Case Name: In the Matter of Sarah Nagourney, Petitioner, v. Hector Batista, as Chair of the New York City Loft Board, Respondent, and Windsor Construction Corp., Intervenor-Respondent
Court: New York Supreme Court, Appellate Division
Jurisdiction: New York
Decision Date: 2000-01-27
Citations: 268 A.D.2d 389
Docket Number: 
Parties: In the Matter of Sarah Nagourney, Petitioner, v Hector Batista, as Chair of the New York City Loft Board, Respondent, and Windsor Construction Corp., Intervenor-Respondent.
Judges: 
Reporter: Appellate Division Reports
Volume: 268
Pages: 389–389

Head Matter:
In the Matter of Sarah Nagourney, Petitioner, v Hector Batista, as Chair of the New York City Loft Board, Respondent, and Windsor Construction Corp., Intervenor-Respondent.
[702 NYS2d 281]

Opinion:
—Determination of respondent Loft Board dated September 24, 1998, finding the base rent of the subject unit to be $1,550, unanimously confirmed, the petition denied and the proceeding brought pursuant to CPLR article 78 (transferred to this Court by order of the Supreme Court, New York County [Phyllis Gangel-Jacob, J.], entered on or about April 29, 1999), dismissed, without costs.
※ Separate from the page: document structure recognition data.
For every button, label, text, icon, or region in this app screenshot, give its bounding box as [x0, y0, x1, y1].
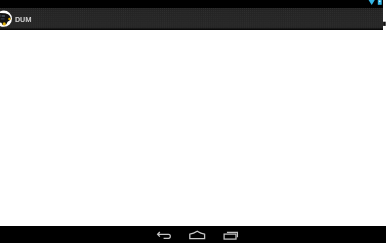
- button[interactable]: Back: [154, 226, 174, 243]
- button[interactable]: [0, 8, 383, 30]
- button[interactable]: Recent apps: [222, 226, 240, 243]
- button[interactable]: App icon, up: [0, 10, 12, 28]
- button[interactable]: Home: [188, 226, 206, 243]
- staticText: DUM: [15, 15, 32, 25]
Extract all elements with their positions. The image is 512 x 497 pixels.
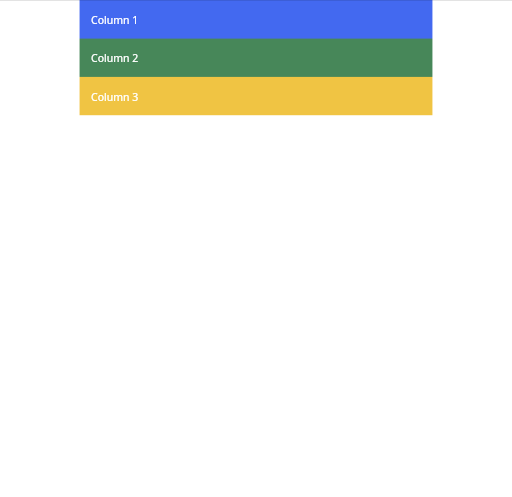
- button[interactable]: Column 1: [80, 0, 432, 38]
- staticText: Column 3: [91, 90, 139, 104]
- staticText: Column 1: [91, 13, 139, 27]
- button[interactable]: Column 3: [80, 76, 432, 114]
- button[interactable]: Column 2: [80, 38, 432, 76]
- staticText: Column 2: [91, 51, 139, 65]
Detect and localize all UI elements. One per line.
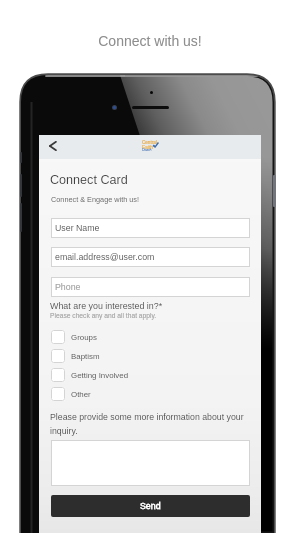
button[interactable]: Phone	[51, 277, 250, 297]
staticText: Phone	[55, 282, 81, 292]
staticText: Connect with us!	[0, 33, 300, 49]
button[interactable]: Baptism	[51, 349, 250, 363]
button[interactable]: Getting Involved	[51, 368, 250, 382]
staticText: Other	[71, 390, 91, 399]
button[interactable]	[51, 440, 250, 486]
staticText: Getting Involved	[71, 371, 129, 380]
staticText: Connect Card	[50, 173, 128, 187]
button[interactable]: Back	[41, 135, 63, 157]
button[interactable]: Send	[51, 495, 250, 517]
staticText: email.address@user.com	[55, 252, 155, 262]
button[interactable]: email.address@user.com	[51, 247, 250, 267]
staticText: Baptism	[71, 352, 100, 361]
staticText: Central	[142, 140, 157, 145]
staticText: What are you interested in?*	[50, 301, 163, 311]
staticText: Faith	[142, 144, 154, 150]
staticText: User Name	[55, 223, 100, 233]
staticText: Please check any and all that apply.	[50, 312, 157, 319]
button[interactable]: Other	[51, 387, 250, 401]
staticText: Groups	[71, 333, 97, 342]
button[interactable]: Groups	[51, 330, 250, 344]
button[interactable]: User Name	[51, 218, 250, 238]
staticText: Church	[142, 148, 152, 151]
staticText: Send	[140, 501, 161, 511]
staticText: Connect & Engage with us!	[51, 195, 140, 203]
staticText: Please provide some more information abo…	[50, 412, 252, 435]
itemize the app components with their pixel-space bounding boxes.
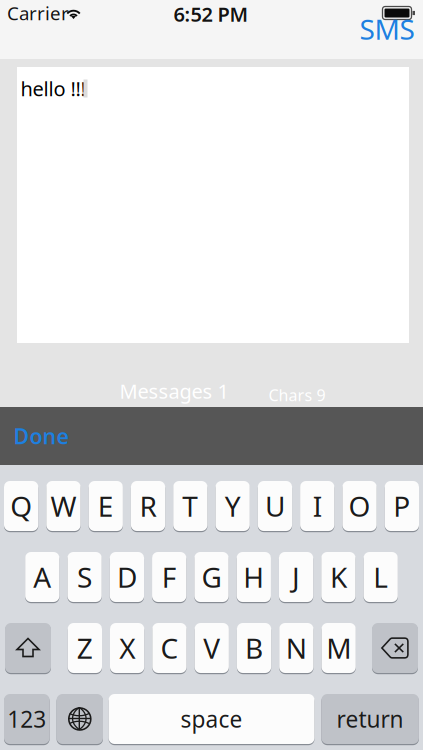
staticText: hello !!!	[20, 75, 86, 102]
staticText: X	[119, 629, 135, 667]
button[interactable]: SMS	[352, 15, 422, 43]
staticText: I	[313, 487, 322, 525]
button[interactable]: O	[0, 0, 423, 750]
staticText: Messages 1	[120, 378, 228, 404]
staticText: U	[265, 487, 285, 525]
staticText: Done	[14, 422, 68, 450]
button[interactable]: H	[0, 0, 423, 750]
staticText: Chars 9	[268, 384, 326, 406]
staticText: V	[203, 629, 220, 667]
button[interactable]: 123	[0, 0, 423, 750]
staticText: L	[373, 558, 388, 596]
staticText: R	[140, 487, 156, 525]
button[interactable]: Done	[8, 419, 74, 453]
staticText: Z	[77, 629, 93, 667]
button[interactable]: space	[0, 0, 423, 750]
button[interactable]: U	[0, 0, 423, 750]
button[interactable]: Y	[0, 0, 423, 750]
button[interactable]: T	[0, 0, 423, 750]
button[interactable]: B	[0, 0, 423, 750]
button[interactable]: E	[0, 0, 423, 750]
staticText: W	[50, 487, 76, 525]
staticText: E	[98, 487, 114, 525]
button[interactable]: Q	[0, 0, 423, 750]
staticText: J	[292, 558, 300, 596]
staticText: 123	[7, 704, 46, 734]
staticText: P	[393, 487, 410, 525]
button[interactable]: X	[0, 0, 423, 750]
staticText: M	[326, 629, 351, 667]
button[interactable]: C	[0, 0, 423, 750]
staticText: A	[33, 558, 51, 596]
button[interactable]: A	[0, 0, 423, 750]
staticText: return	[336, 704, 404, 734]
staticText: D	[117, 558, 137, 596]
button[interactable]: Shift	[0, 0, 423, 750]
button[interactable]: Z	[0, 0, 423, 750]
staticText: Y	[225, 487, 241, 525]
staticText: space	[180, 704, 242, 734]
button[interactable]: P	[0, 0, 423, 750]
staticText: T	[182, 487, 198, 525]
button[interactable]: N	[0, 0, 423, 750]
button[interactable]: L	[0, 0, 423, 750]
staticText: Carrier	[7, 1, 69, 25]
staticText: N	[286, 629, 307, 667]
staticText: SMS	[360, 10, 414, 48]
button[interactable]: M	[0, 0, 423, 750]
staticText: 6:52 PM	[174, 1, 248, 27]
staticText: S	[77, 558, 92, 596]
button[interactable]: V	[0, 0, 423, 750]
button[interactable]: Delete	[0, 0, 423, 750]
staticText: G	[202, 558, 222, 596]
staticText: O	[348, 487, 370, 525]
button[interactable]: D	[0, 0, 423, 750]
button[interactable]: return	[0, 0, 423, 750]
button[interactable]: K	[0, 0, 423, 750]
staticText: B	[245, 629, 263, 667]
button[interactable]: J	[0, 0, 423, 750]
staticText: Q	[10, 487, 32, 525]
staticText: C	[160, 629, 178, 667]
button[interactable]: Next keyboard	[0, 0, 423, 750]
button[interactable]: R	[0, 0, 423, 750]
staticText: K	[330, 558, 347, 596]
button[interactable]: F	[0, 0, 423, 750]
button[interactable]: S	[0, 0, 423, 750]
staticText: F	[162, 558, 177, 596]
staticText: H	[243, 558, 264, 596]
button[interactable]: G	[0, 0, 423, 750]
button[interactable]: W	[0, 0, 423, 750]
button[interactable]: I	[0, 0, 423, 750]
The Loft Board's finding that the base rent of petitioner tenant's loft is $1,550 a month, not $1,100, as petitioner contends, is supported by substantial evidence. The lease terms in effect on December 21, 1982 (see, 29 RCNY 2-06; Multiple Dwelling Law § 286 [2] [i]) provided for an annual rent of $18,600, monthly rent payments of $1,550, and a "construction allowance" of $450 a month to be credited towards the tenants' monthly payments if the tenants, upon accepting the premises in "as-is condition", agreed to "clean, chip, spackle, install any necessary soundproofing, install plumbing, restore floors and woodwork for this allowance". The finding that such $450 monthly credit was not intended to be permanent, but rather as reimbursement for specific "up-front construction costs" to be distributed over the course of the two-year lease, is not at all irrational, and indeed all but compelled by the specification of particular renovation work, and the lease provision requiring that the tenant be paid any uncredited portion of the total $10,800 allowance in the event the lease was terminated early. Concur—Rosenberger, J. P., Williams, Lerner, Andrias and Friedman, JJ.